#### [Activity]
Reprint every entry, character for character.

(Data shown)

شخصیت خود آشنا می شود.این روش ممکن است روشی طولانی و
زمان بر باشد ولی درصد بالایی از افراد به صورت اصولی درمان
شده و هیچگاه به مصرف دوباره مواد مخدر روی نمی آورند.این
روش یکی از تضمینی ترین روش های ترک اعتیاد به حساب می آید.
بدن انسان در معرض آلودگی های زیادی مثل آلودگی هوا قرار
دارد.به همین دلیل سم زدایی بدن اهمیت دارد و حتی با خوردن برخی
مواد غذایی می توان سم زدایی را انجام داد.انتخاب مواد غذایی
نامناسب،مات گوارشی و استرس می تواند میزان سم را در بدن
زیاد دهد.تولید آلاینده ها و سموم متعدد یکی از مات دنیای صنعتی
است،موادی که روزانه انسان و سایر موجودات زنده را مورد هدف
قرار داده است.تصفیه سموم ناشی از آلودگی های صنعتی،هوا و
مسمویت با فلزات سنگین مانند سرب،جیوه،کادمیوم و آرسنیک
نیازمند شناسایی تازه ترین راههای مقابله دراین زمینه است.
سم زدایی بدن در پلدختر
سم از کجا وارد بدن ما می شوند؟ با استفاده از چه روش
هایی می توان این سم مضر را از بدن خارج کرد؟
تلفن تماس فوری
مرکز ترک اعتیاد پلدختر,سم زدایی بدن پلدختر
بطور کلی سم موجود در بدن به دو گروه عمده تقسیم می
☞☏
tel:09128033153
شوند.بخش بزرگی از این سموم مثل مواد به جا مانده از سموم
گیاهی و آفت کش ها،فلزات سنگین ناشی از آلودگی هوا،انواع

(End Data shown)

#### [Your response]
شخصیت خود آشنا می شود.این روش ممکن است روشی طولانی و
زمان بر باشد ولی درصد بالایی از افراد به صورت اصولی درمان
شده و هیچگاه به مصرف دوباره مواد مخدر روی نمی آورند.این
روش یکی از تضمینی ترین روش های ترک اعتیاد به حساب می آید.
بدن انسان در معرض آلودگی های زیادی مثل آلودگی هوا قرار
دارد.به همین دلیل سم زدایی بدن اهمیت دارد و حتی با خوردن برخی
مواد غذایی می توان سم زدایی را انجام داد.انتخاب مواد غذایی
نامناسب،مات گوارشی و استرس می تواند میزان سم را در بدن
زیاد دهد.تولید آلاینده ها و سموم متعدد یکی از مات دنیای صنعتی
است،موادی که روزانه انسان و سایر موجودات زنده را مورد هدف
قرار داده است.تصفیه سموم ناشی از آلودگی های صنعتی،هوا و
مسمویت با فلزات سنگین مانند سرب،جیوه،کادمیوم و آرسنیک
نیازمند شناسایی تازه ترین راههای مقابله دراین زمینه است.
سم زدایی بدن در پلدختر
سم از کجا وارد بدن ما می شوند؟ با استفاده از چه روش
هایی می توان این سم مضر را از بدن خارج کرد؟
تلفن تماس فوری
مرکز ترک اعتیاد پلدختر,سم زدایی بدن پلدختر
بطور کلی سم موجود در بدن به دو گروه عمده تقسیم می
☞☏
tel:09128033153
شوند.بخش بزرگی از این سموم مثل مواد به جا مانده از سموم
گیاهی و آفت کش ها،فلزات سنگین ناشی از آلودگی هوا،انواع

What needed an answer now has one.